Asked once what my occupation was I lied to impress; “GQ’s international stylist at large but mostly a gentleman of leisure” I said with such aplomb. You see she looked like she had just sprung out of a page from Vogue and her tan in the middle of winter betrayed habitual summering in those Caribbean islands that are very hard to pronounce. She looked at me, the least surprised and I reckoned a “wow” would suffice. None sufficed but a snigger and retort- I “work for GQ you know” and I am coming from Franschhoek. She walked away, with a triumphant stride, but Franschhoek stuck with me!
My board was a quaint Cape Dutch cottage on a wine estate within the vicinity of the village. If you are interested in the history of Franschhoek, 1694 this dream was “founded”. The story goes the Dutch sailors given to highly intoxicating drink, merriment and the love thereof where somehow unable to preserve correctly the wine they imported from France. The story continues either they finished all the barrels before the cape of Goodhope or whatever was left was badly preserved. The innovative answer came to bare- invite the Frenchmen from the vineyards of Bordeaux and Champagne and in Franschhoek (French corner) they would make the finest and best wines and the ready market of thirsty Dutchmen would pay for their keep. The Frenchmen got more sun on skin and the Dutchmen more wine in their blood.
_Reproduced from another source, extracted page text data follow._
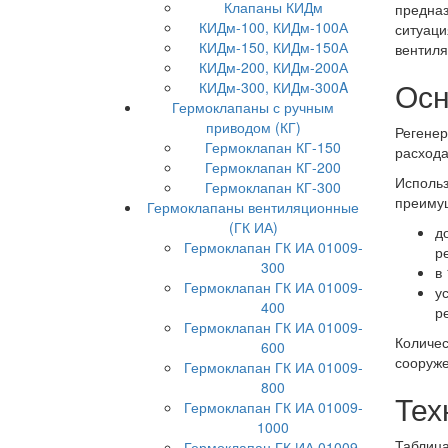
Клапаны КИДм
предназ
КИДм-100, КИДм-100А
ситуаци
КИДм-150, КИДм-150А
вентиля
КИДм-200, КИДм-200А
Осн
КИДм-300, КИДм-300A
Гермоклапаны с ручным
приводом (КГ)
Регенер
Гермоклапан КГ-150
расхода
Гермоклапан КГ-200
Использ
Гермоклапан КГ-300
преиму
Гермоклапаны вентиляционные
(ГК ИА)
д
Гермоклапан ГК ИА 01009-
р
300
в
Гермоклапан ГК ИА 01009-
у
400
р
Гермоклапан ГК ИА 01009-
Количес
600
сооруже
Гермоклапан ГК ИА 01009-
800
Тех
Гермоклапан ГК ИА 01009-
1000
Таблица
Гермоклапан ГК ИА 01009-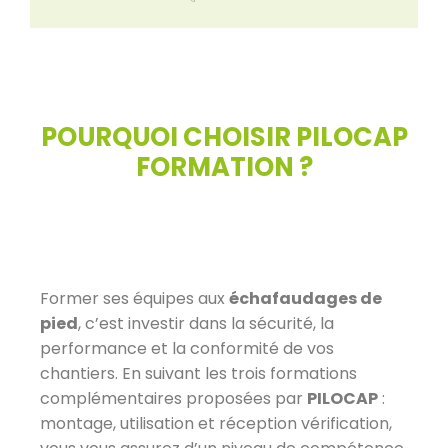
POURQUOI CHOISIR PILOCAP
FORMATION ?
Former ses équipes aux
échafaudages de
pied
, c’est investir dans la sécurité, la
performance et la conformité de vos
chantiers. En suivant les trois formations
complémentaires proposées par
PILOCAP
:
montage, utilisation et réception vérification,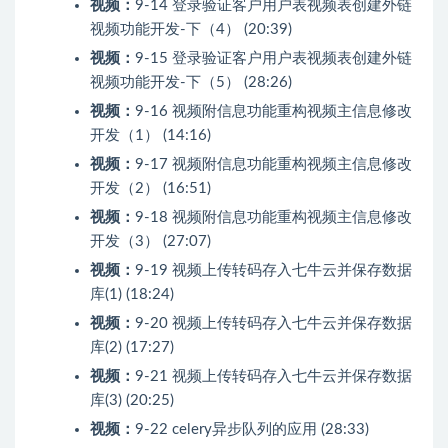
视频：
9-14 登录验证客户用户表视频表创建外链
视频功能开发-下（4） (20:39)
视频：
9-15 登录验证客户用户表视频表创建外链
视频功能开发-下（5） (28:26)
视频：
9-16 视频附信息功能重构视频主信息修改
开发（1） (14:16)
视频：
9-17 视频附信息功能重构视频主信息修改
开发（2） (16:51)
视频：
9-18 视频附信息功能重构视频主信息修改
开发（3） (27:07)
视频：
9-19 视频上传转码存入七牛云并保存数据
库(1) (18:24)
视频：
9-20 视频上传转码存入七牛云并保存数据
库(2) (17:27)
视频：
9-21 视频上传转码存入七牛云并保存数据
库(3) (20:25)
视频：
9-22 celery异步队列的应用 (28:33)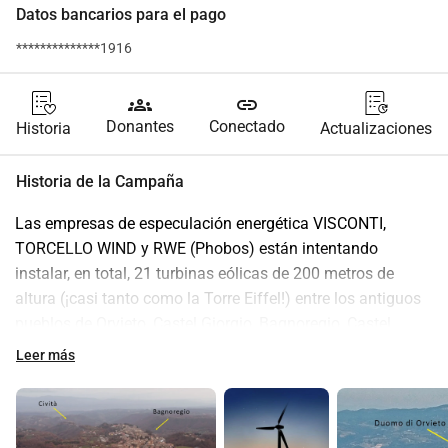
Datos bancarios para el pago
**************1916
groups
link
Donantes
Conectado
Historia
Actualizaciones
Historia de la Campaña
Las empresas de especulación energética VISCONTI, 
TORCELLO WIND y RWE (Phobos) están intentando 
instalar, en total, 21 turbinas eólicas de 200 metros de 
altura (¡casi tanto como la Torre Eiffel!) entre los antiguos 
pueblos de Orvieto, Castel Giorgio, Bagnoregio, Castel 
Viscardo, Bolsena y Montefiascone en Umbría y Lacio, un 
Leer más
área totalmente carente de viento. Como pueden ver en la 
foto, han propuesto una turbina eólica a menos de 120 
metros de una pista de aterrizaje en Castel Viscardo. ¡Todo 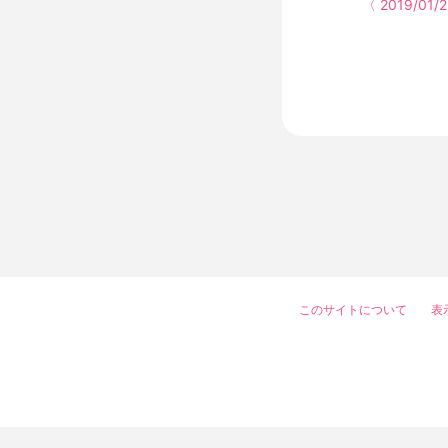
〈 2019/01/
このサイトについて
表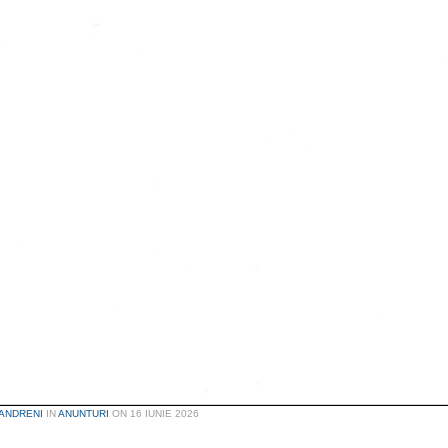
ANDRENI
IN
ANUNTURI
ON
16 IUNIE 2026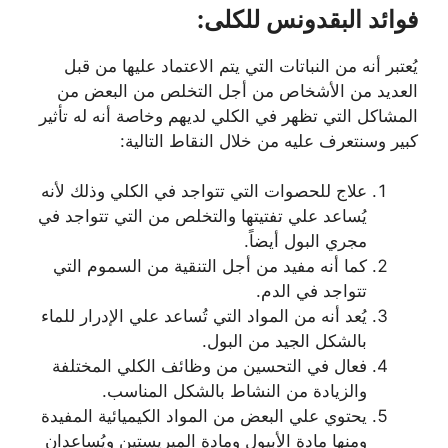
فوائد البقدونس للكلى:
يُعتبر أنه من النباتات التي يتم الاعتماد عليها من قبل
العديد من الأشخاص من أجل التخلص من البعض من
المشاكل التي تظهر في الكلي لديهم وخاصة أنه له تأثير
كبير وسنتعرف عليه من خلال النقاط التالية:
علاج للحصوات التي تتواجد في الكلي وذلك لأنه
يُساعد علي تفتيتها والتخلص من التي تتواجد في
مجري البول أيضاً.
كما أنه مفيد من أجل التنقية من السموم التي
تتواجد في الدم.
يُعد أنه من المواد التي تُساعد علي الإدرار للماء
بالشكل الجيد من البول.
فعال في التحسين من وظائف الكلي المختلفة
والزيادة من النشاط بالشكل المناسب.
يحتوي علي البعض من المواد الكيميائية المفيدة
ومنها مادة الأبيول ومادة الميريستين ويُساعدان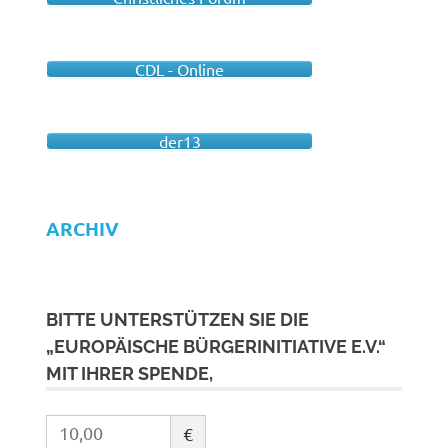
CDL - Online
der13
ARCHIV
BITTE UNTERSTÜTZEN SIE DIE
„EUROPÄISCHE BÜRGERINITIATIVE E.V.“
MIT IHRER SPENDE,
€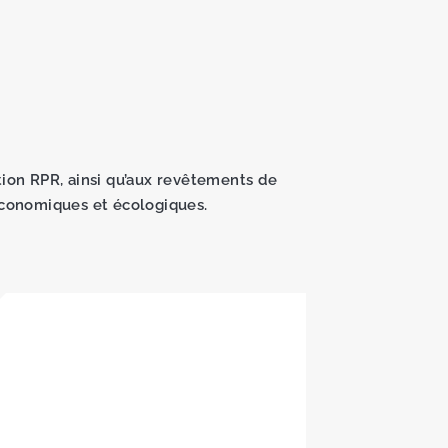
ion RPR, ainsi qu’aux revêtements de
conomiques et écologiques.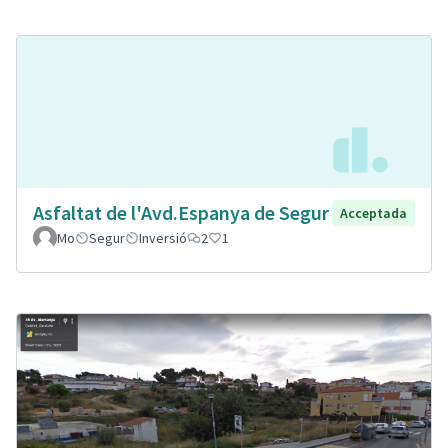
Asfaltat de l'Avd.Espanya de Segur
Acceptada
Mo
Segur
Inversió
2
1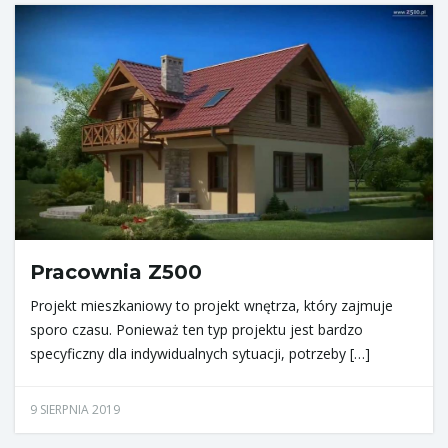
Pracownia Z500
Projekt mieszkaniowy to projekt wnętrza, który zajmuje
sporo czasu. Ponieważ ten typ projektu jest bardzo
specyficzny dla indywidualnych sytuacji, potrzeby […]
9 SIERPNIA 2019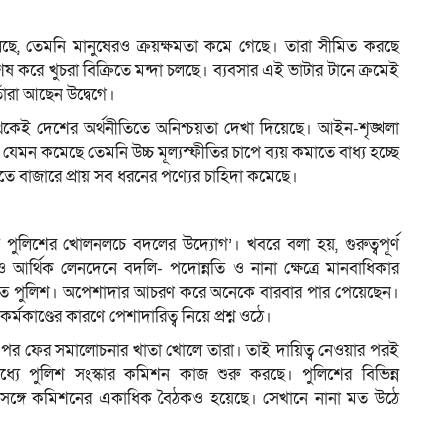
, তেমনি মানুষেরও ক্রয়ক্ষমতা কমে গেছে। তারা সীমিত করছে
েষ করে খুচরা বিক্রিতে মন্দা চলছে। ব্যবসার এই ভাটার টানে ক্রমেই
তাঁরা আছেন উদ্বেগে।
কেই দেশের অর্থনীতিতে অনিশ্চয়তা দেখা দিয়েছে। আইন-শৃঙ্খলা
ন কমেছে তেমনি উচ্চ মূল্যস্ফীতির চাপে ব্যয় কমাতে বাধ্য হচ্ছে
তে বাজারে প্রায় সব ধরনের পণ্যের চাহিদা কমেছে।
 পুলিশের খোলনলচে বদলের উদ্যোগ’। খবরে বলা হয়, গুরুত্বপূর্ণ
আর্থিক লেনদেনে বদলি- পদোন্নতি ও নানা ক্ষেত্রে মানবাধিকার
িত পুলিশ। অপেশাদার আচরণ করে অনেকে বারবার পার পেয়েছেন।
্মকাণ্ডের কারণে পেশাদারিত্ব নিয়ে প্রশ্ন ওঠে।
হারের পর ফের সমালোচনার খাতা খোলে তারা। তাই দায়িত্ব নেওয়ার পরই
ধ্যে পুলিশ সংস্কার কমিশন কাজ শুরু করছে। পুলিশের বিভিন্ন
্তার সঙ্গে কমিশনের একাধিক বৈঠকও হয়েছে। সেখানে নানা মত উঠে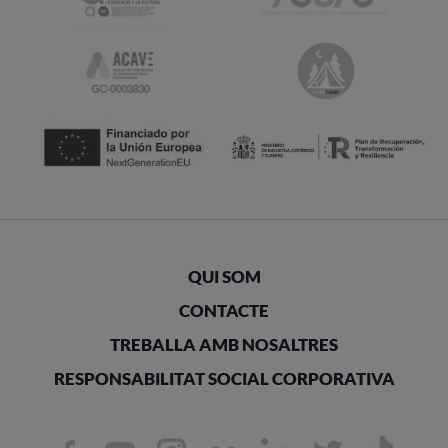
QUI SOM
CONTACTE
TREBALLA AMB NOSALTRES
RESPONSABILITAT SOCIAL CORPORATIVA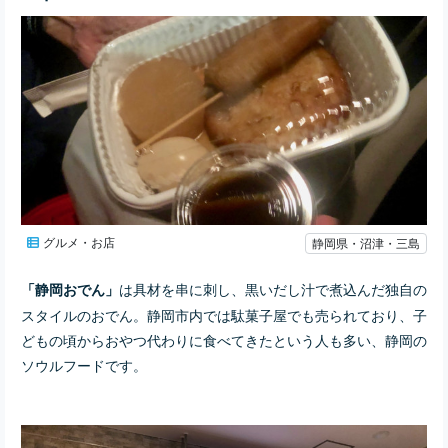
グルメ・お店
静岡県・沼津・三島
は具材を串に刺し、黒いだし汁で煮込んだ独自の
「静岡おでん」
スタイルのおでん。静岡市内では駄菓子屋でも売られており、子
どもの頃からおやつ代わりに食べてきたという人も多い、静岡の
ソウルフードです。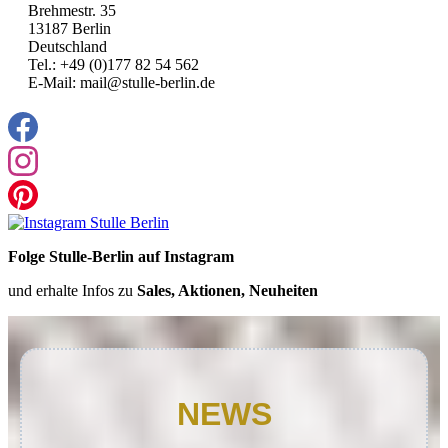
Brehmestr. 35
13187 Berlin
Deutschland
Tel.: +49 (0)177 82 54 562
E-Mail: mail@stulle-berlin.de
Folge Stulle-Berlin auf Instagram
und erhalte Infos zu
Sales, Aktionen, Neuheiten
NEWS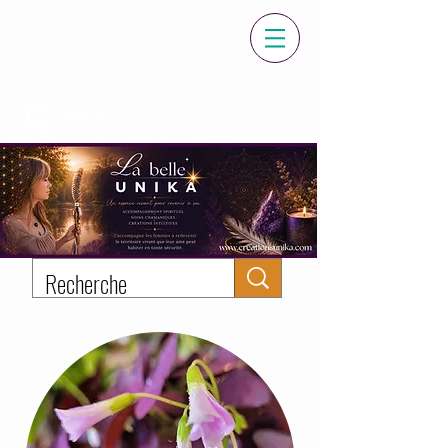
Panier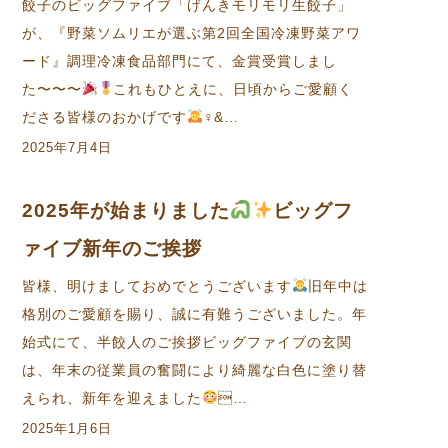
餃子のビッグファイブ「げんきモリモリ生餃子」
が、『野菜ソムリエが選ぶ第2回全国冷凍野菜アワ
ード』調理冷凍食品部門にて、金賞受賞しまし
た〜〜〜
これもひとえに、日頃からご愛顧く
ださる皆様のおかげです
‍♀&…
2025年7月4日
2025年が始まりました
ビッグフ
ァイブ新年のご挨拶
皆様、明けましておめでとうございます
旧年中は
格別のご愛顧を賜り、誠に有難うございました。年
始式にて、半餃人のご挨拶ビッグファイブの玄関
は、年末の従業員の奮闘により綺麗な白色に塗り替
えられ、新年を迎えました
…
2025年1月6日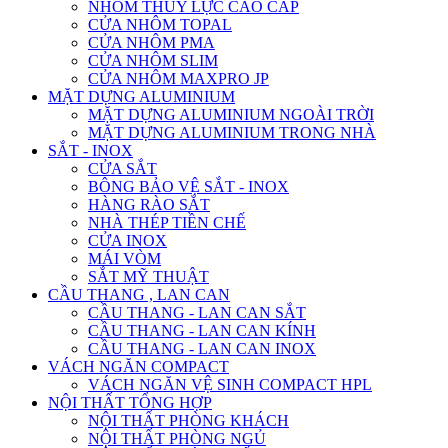
NHÔM THỦY LỰC CAO CẤP
CỬA NHÔM TOPAL
CỬA NHÔM PMA
CỬA NHÔM SLIM
CỬA NHÔM MAXPRO JP
MẶT DỰNG ALUMINIUM
MẶT DỰNG ALUMINIUM NGOÀI TRỜI
MẶT DỰNG ALUMINIUM TRONG NHÀ
SẮT - INOX
CỬA SẮT
BÔNG BẢO VỆ SẮT - INOX
HÀNG RÀO SẮT
NHÀ THÉP TIỀN CHẾ
CỬA INOX
MÁI VÒM
SẮT MỸ THUẬT
CẦU THANG , LAN CAN
CẦU THANG - LAN CAN SẮT
CẦU THANG - LAN CAN KÍNH
CẦU THANG - LAN CAN INOX
VÁCH NGĂN COMPACT
VÁCH NGĂN VỆ SINH COMPACT HPL
NỘI THẤT TỔNG HỢP
NỘI THẤT PHÒNG KHÁCH
NỘI THẤT PHÒNG NGỦ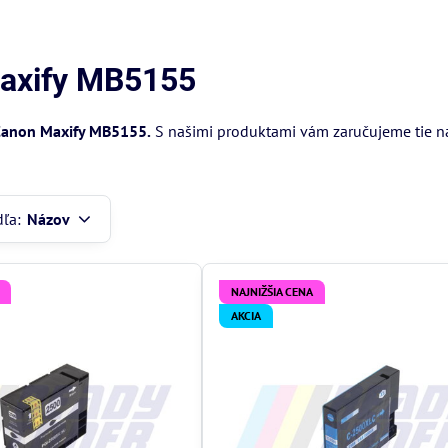
Maxify MB5155
anon Maxify MB5155.
S našimi produktami vám zaručujeme tie naj
dľa:
Názov
NAJNIŽŠIA CENA
AKCIA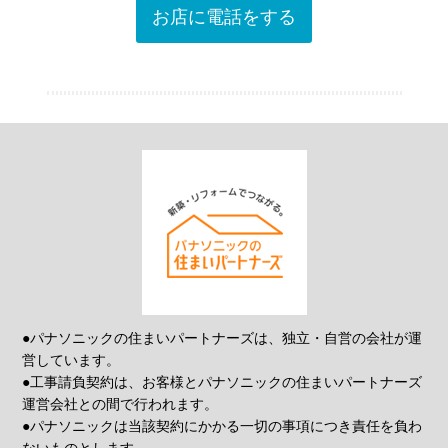
お店に電話をする
●パナソニックの住まいパートナーズは、独立・自営の会社が運
営しています。
●工事請負契約は、お客様とパナソニックの住まいパートナーズ
運営会社との間で行われます。
●パナソニックは当該契約にかかる一切の事項につき責任を負わ
ないものとします。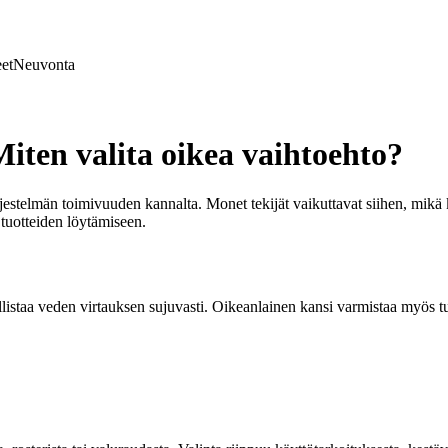
et
Neuvonta
Miten valita oikea vaihtoehto?
jestelmän toimivuuden kannalta. Monet tekijät vaikuttavat siihen, mikä ka
 tuotteiden löytämiseen.
llistaa veden virtauksen sujuvasti. Oikeanlainen kansi varmistaa myös tu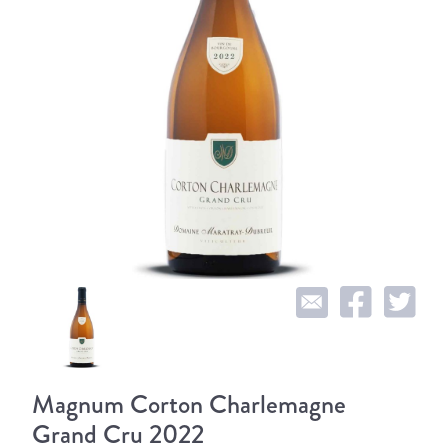
Magnum Corton Charlemagne
Grand Cru 2022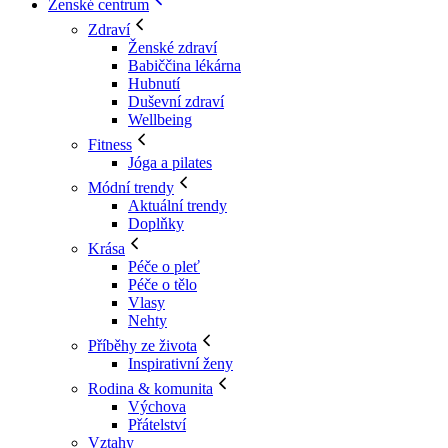
Ženské centrum
Zdraví
Ženské zdraví
Babiččina lékárna
Hubnutí
Duševní zdraví
Wellbeing
Fitness
Jóga a pilates
Módní trendy
Aktuální trendy
Doplňky
Krása
Péče o pleť
Péče o tělo
Vlasy
Nehty
Příběhy ze života
Inspirativní ženy
Rodina & komunita
Výchova
Přátelství
Vztahy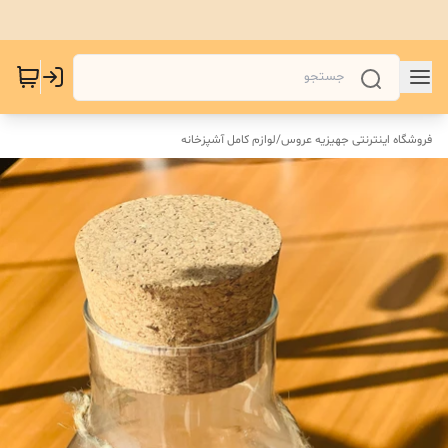
فروشگاه اینترنتی جهیزیه عروس
/
لوازم کامل آشپزخانه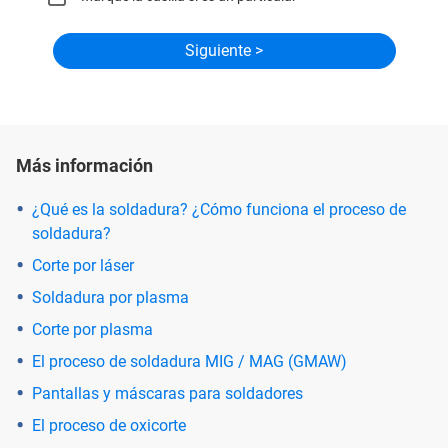
Más información
¿Qué es la soldadura? ¿Cómo funciona el proceso de
soldadura?
Corte por láser
Soldadura por plasma
Corte por plasma
El proceso de soldadura MIG / MAG (GMAW)
Pantallas y máscaras para soldadores
El proceso de oxicorte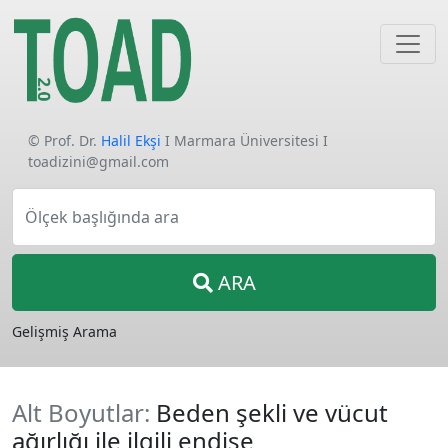
© Prof. Dr.
Halil Ekşi
I Marmara Üniversitesi I
toadizini@gmail.com
Ölçek başlığında ara
ARA
Gelişmiş Arama
Alt Boyutlar:
Beden şekli ve vücut
ağırlığı ile ilgili endişe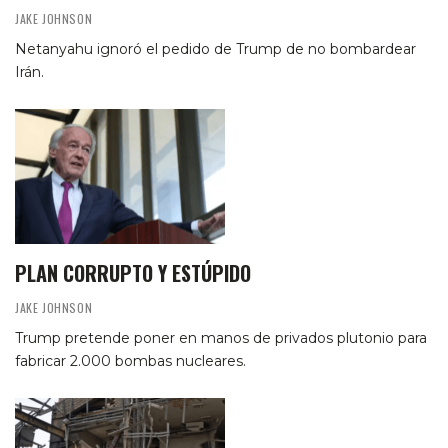
JAKE JOHNSON
Netanyahu ignoró el pedido de Trump de no bombardear
Irán.
PLAN CORRUPTO Y ESTÚPIDO
JAKE JOHNSON
Trump pretende poner en manos de privados plutonio para
fabricar 2.000 bombas nucleares.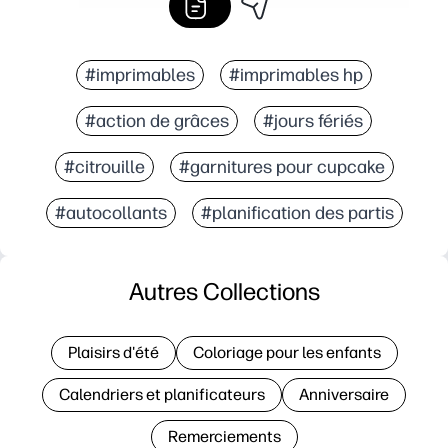
#imprimables
#imprimables hp
#action de grâces
#jours fériés
#citrouille
#garnitures pour cupcake
#autocollants
#planification des partis
Autres Collections
Plaisirs d'été
Coloriage pour les enfants
Calendriers et planificateurs
Anniversaire
Remerciements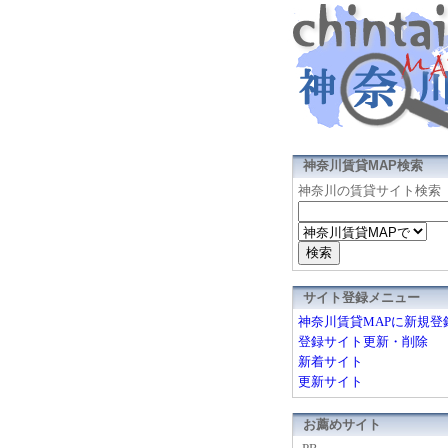
神奈川賃貸MAP検索
神奈川の賃貸サイト検索
サイト登録メニュー
神奈川賃貸MAPに新規登
登録サイト更新・削除
新着サイト
更新サイト
お薦めサイト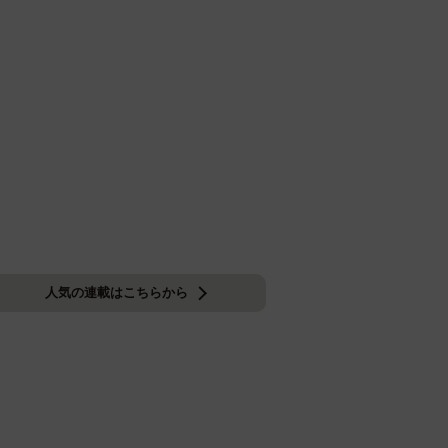
人気の連載はこちらから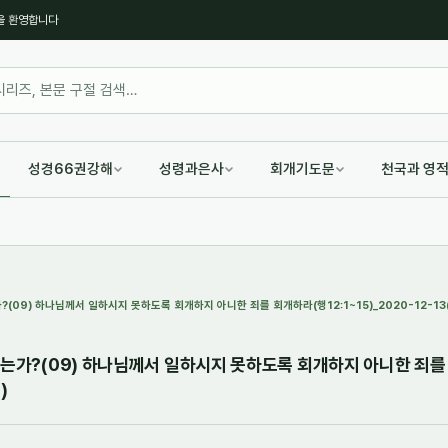
을 환영합니다
성경66권강해
성령과은사
회개기도문
천국과 영
?(09) 하나님께서 일하시지 못하도록 회개하지 아니한 죄를 회개하라(행12:1~15)_2020-12-13
 하는가?(09) 하나님께서 일하시지 못하도록 회개하지 아니한 죄
)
This anecdote was furnished to a rather enthusiastic wine tasting crowd by a rather excitable, funny (in an off the cuff sort of way) and slightly inebriated fellow at Haute Cabrier- the makers of the finest South African champagne and wines. The tour was grand, and after tasting the Magnus opus Ratafia my head was dizzy, I was slightly giddy- and noted the dangers of a desert wine before lunch!
How does one capture the total magic and setting in Franschhoek, a little village town surrounded by vineyards owned by the best gentlemen of South Africa. Best, purely on account of having the good sense of buying real estate in this space where anything not Cape Dutch, white, spacious, vintage, is decidedly frowned upon. It must be a relief knowing your neighbour is not only Rothschild & Rupert (or similar iconic name) but because of the municipal bylaws, MTV grotesque architecture is forbidden. The Law, ladies and gentleman is peculiarly stylish in these parts.
The best afternoon was spent in cheese tasting at Fair view. It is a 30 minutes drive from the village and there I had my dalliance with the finest cheese in the world. Reminds one of the teenage dalliance with the best looking girl from the best girls school. A whisper and brush of the lips was enough to get me excited then, now it’s cheese and yogourt!
Feeling romantic, Dieu Donné, the restaurant that overlooks Franschhoek was our rendezvous. She had her hair pulled back wearing a pencil slim cherry skirt with a white body hugging vest- her black heels matching her belt. Conversation flowed, but I could not get over her body in the cherry skirt. We viewed the village lights in awe and wonder and speculated if ever a place on earth was as close to perfection as that moment. And if ever possible two beings can be in that perfect moment. It was a perfect picture!